◆ How to complete this task
Search the material below for lines containing the string "świata", and copy every one you find.

* * * * * * * * *

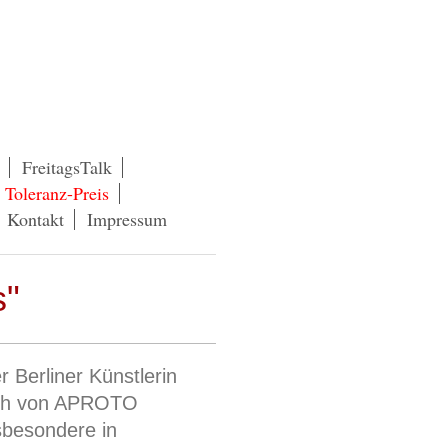
FreitagsTalk
Toleranz-Preis
Kontakt
Impressum
s"
 Berliner Künstlerin
h von APROTO
sbesondere in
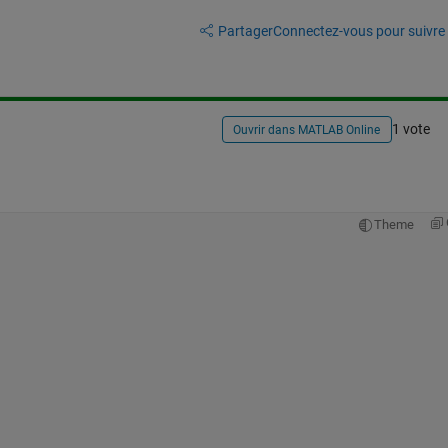
Partager
Connectez-vous pour suivre l
1 vote
Ouvrir dans MATLAB Online
Theme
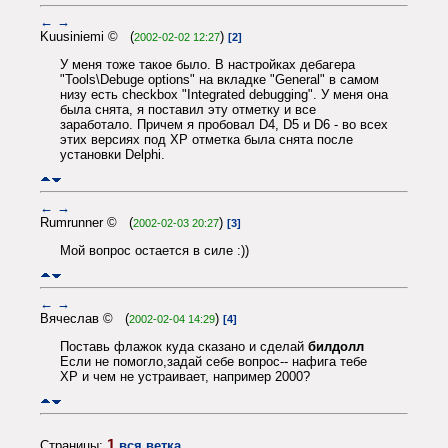
←
→
Kuusiniemi © (
)
2002-02-02 12:27
[2]
У меня тоже такое было. В настройках дебагера
"Tools\Debuge options" на вкладке "General" в самом
низу есть checkbox "Integrated debugging". У меня она
была снята, я поставил эту отметку и все
заработало. Причем я пробовал D4, D5 и D6 - во всех
этих версиях под XP отметка была снята после
установки Delphi.
←
→
Rumrunner © (
)
2002-02-03 20:27
[3]
Мой вопрос остается в силе :))
←
→
Вячеслав © (
)
2002-02-04 14:29
[4]
Поставь флажок куда сказано и сделай
билдолл
Если не помогло,задай себе вопрос-- нафига тебе
XP и чем не устраивает, например 2000?
1
Страницы:
вся ветка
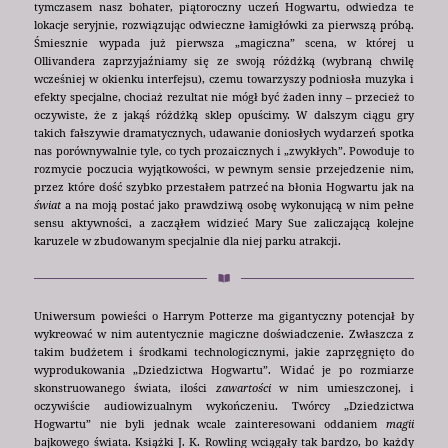
tymczasem nasz bohater, piątoroczny uczeń Hogwartu, odwiedza te
lokacje seryjnie, rozwiązując odwieczne łamigłówki za pierwszą próbą.
Śmiesznie wypada już pierwsza „magiczna” scena, w której u
Ollivandera zaprzyjaźniamy się ze swoją różdżką (wybraną chwilę
wcześniej w okienku interfejsu), czemu towarzyszy podniosła muzyka i
efekty specjalne, chociaż rezultat nie mógł być żaden inny – przecież to
oczywiste, że z jakąś różdżką sklep opuścimy. W dalszym ciągu gry
takich fałszywie dramatycznych, udawanie doniosłych wydarzeń spotka
nas porównywalnie tyle, co tych prozaicznych i „zwykłych”. Powoduje to
rozmycie poczucia wyjątkowości, w pewnym sensie przejedzenie nim,
przez które dość szybko przestałem patrzeć na błonia Hogwartu jak na
świat
a na moją postać jako prawdziwą osobę wykonującą w nim pełne
sensu aktywności, a zacząłem widzieć Mary Sue zaliczającą kolejne
karuzele w zbudowanym specjalnie dla niej parku atrakcji.
Uniwersum powieści o Harrym Potterze ma gigantyczny potencjał by
wykreować w nim autentycznie magiczne doświadczenie. Zwłaszcza z
takim budżetem i środkami technologicznymi, jakie zaprzęgnięto do
wyprodukowania „Dziedzictwa Hogwartu”. Widać je po rozmiarze
skonstruowanego świata, ilości
zawartości
w nim umieszczonej, i
oczywiście audiowizualnym wykończeniu. Twórcy „Dziedzictwa
Hogwartu” nie byli jednak wcale zainteresowani oddaniem
magii
bajkowego świata. Książki J. K. Rowling wciągały tak bardzo, bo każdy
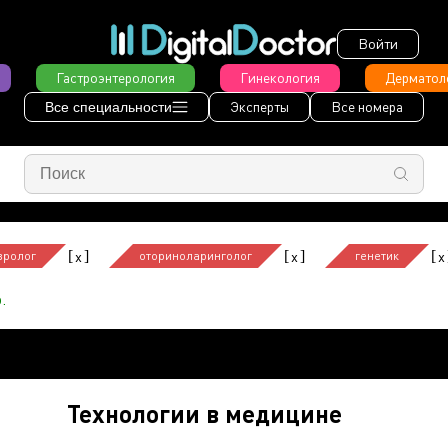
Войти
Гастроэнтерология
Гинекология
Дерматол
Эксперты
Все номера
Все специальности
[
]
[
]
[
x
x
x
вролог
оториноларинголог
генетик
.
Технологии в медицине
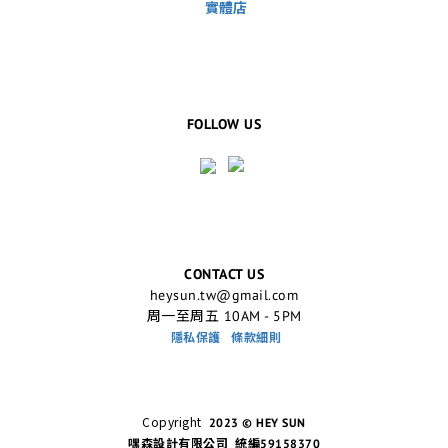
實體店
FOLLOW US
CONTACT US
heysun.tw@gmail.com
周一至周五 10AM - 5PM
隱私保護
條款細則
Copyright
2023 © HEY SUN
嘿森設計有限公司 統編59158370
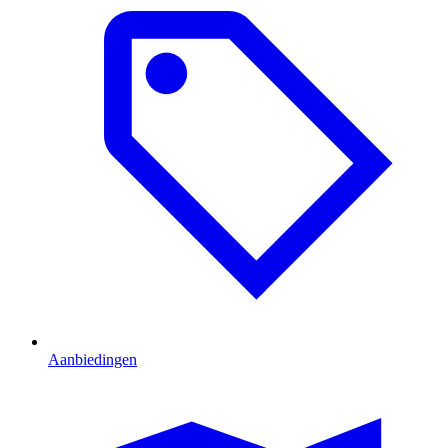
Aanbiedingen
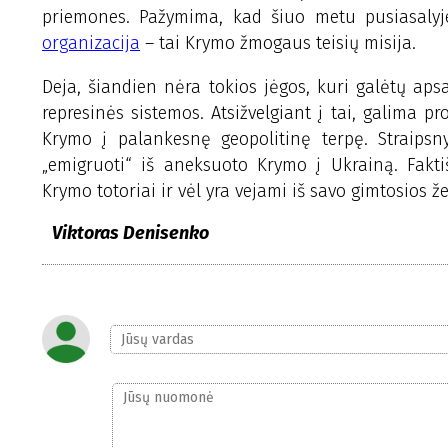
priemones. Pažymima, kad šiuo metu pusiasalyje
organizacija
– tai Krymo žmogaus teisių misija.
Deja, šiandien nėra tokios jėgos, kuri galėtų aps
represinės sistemos. Atsižvelgiant į tai, galima p
Krymo į palankesnę geopolitinę terpę. Straipsny
„emigruoti“ iš aneksuoto Krymo į Ukrainą. Fakti
Krymo totoriai ir vėl yra vejami iš savo gimtosios ž
Viktoras Denisenko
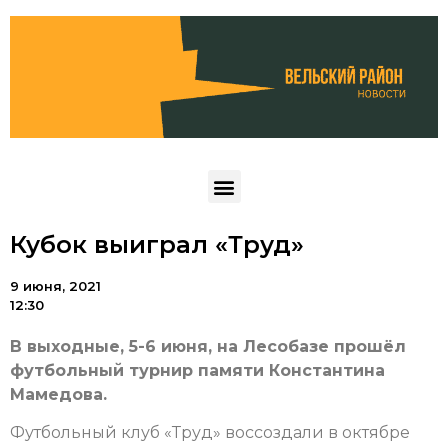
Кубок выиграл «Труд»
9 июня, 2021
12:30
В выходные, 5-6 июня, на Лесобазе прошёл
футбольный турнир памяти Константина
Мамедова.
Футбольный клуб «Труд» воссоздали в октябре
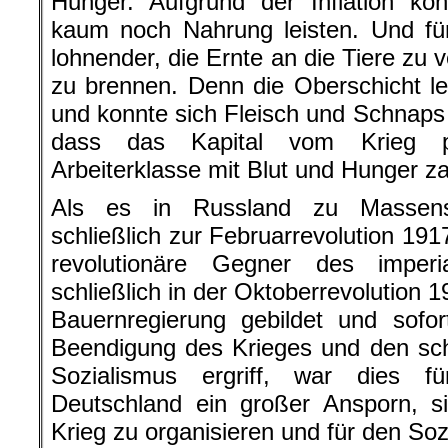
Hunger. Aufgrund der Inflation kon
kaum noch Nahrung leisten. Und fü
lohnender, die Ernte an die Tiere zu 
zu brennen. Denn die Oberschicht l
und konnte sich Fleisch und Schnaps l
dass das Kapital vom Krieg pro
Arbeiterklasse mit Blut und Hunger z
Als es in Russland zu Massenst
schließlich zur Februarrevolution 191
revolutionäre Gegner des imperia
schließlich in der Oktoberrevolution 1
Bauernregierung gebildet und sofo
Beendigung des Krieges und den sc
Sozialismus ergriff, war dies f
Deutschland ein großer Ansporn, s
Krieg zu organisieren und für den So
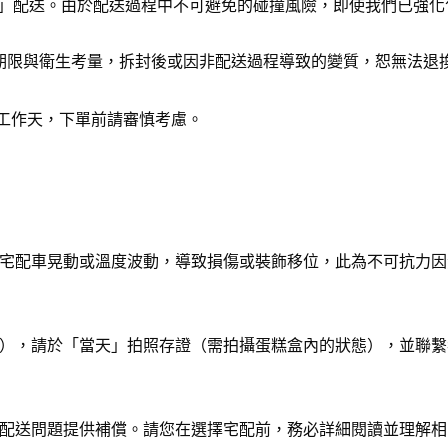
配」配送。由於配送過程中不可避免的碰撞風險，即使我們已強
存期限與衛生考量，拆封後或因非配送過程導致的變質，恕無法退
個工作天，下單前請審慎考慮。
宅配車晃動或溫度波動，導致損傷或裝飾移位，此為不可抗力因
），請於「當天」拍照存證（需拍攝蛋糕盒內的狀態），並聯繫
配送問題提供補償。請您在選擇宅配前，務必詳細閱讀並理解相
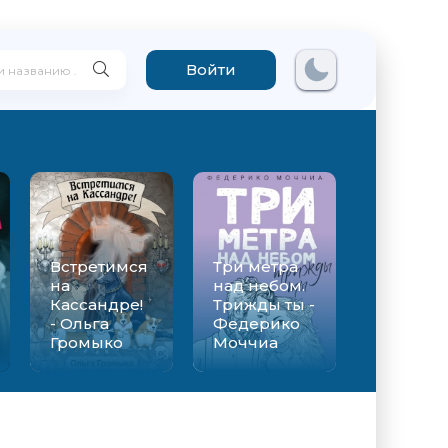
Войти
Встретимся
Три метра
на
над небом.
Кассандре!
Трижды ты -
- Ольга
Федерико
Громыко
Моччиа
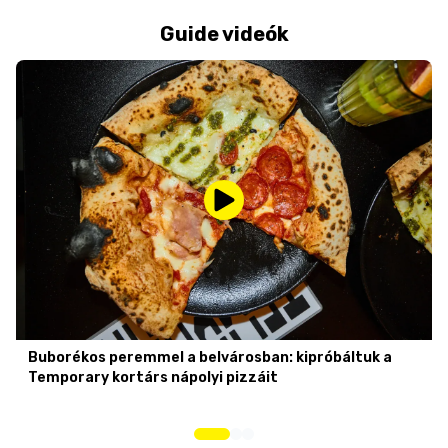
Guide videók
Buborékos peremmel a belvárosban: kipróbáltuk a
Temporary kortárs nápolyi pizzáit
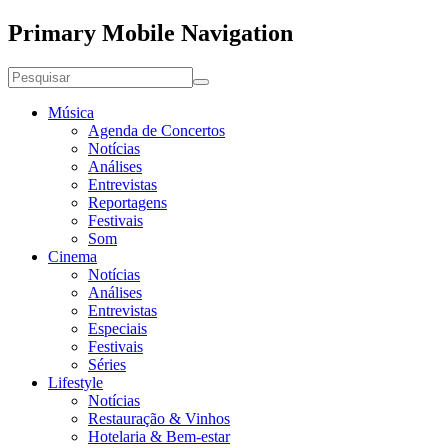
Primary Mobile Navigation
Música
Agenda de Concertos
Notícias
Análises
Entrevistas
Reportagens
Festivais
Som
Cinema
Notícias
Análises
Entrevistas
Especiais
Festivais
Séries
Lifestyle
Notícias
Restauração & Vinhos
Hotelaria & Bem-estar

* * * * * * * * *

◆ Answer box
skonstruowanego świata, ilości
bajkowego świata. Książki J. K. Rowling wciągały tak bardzo, bo każdy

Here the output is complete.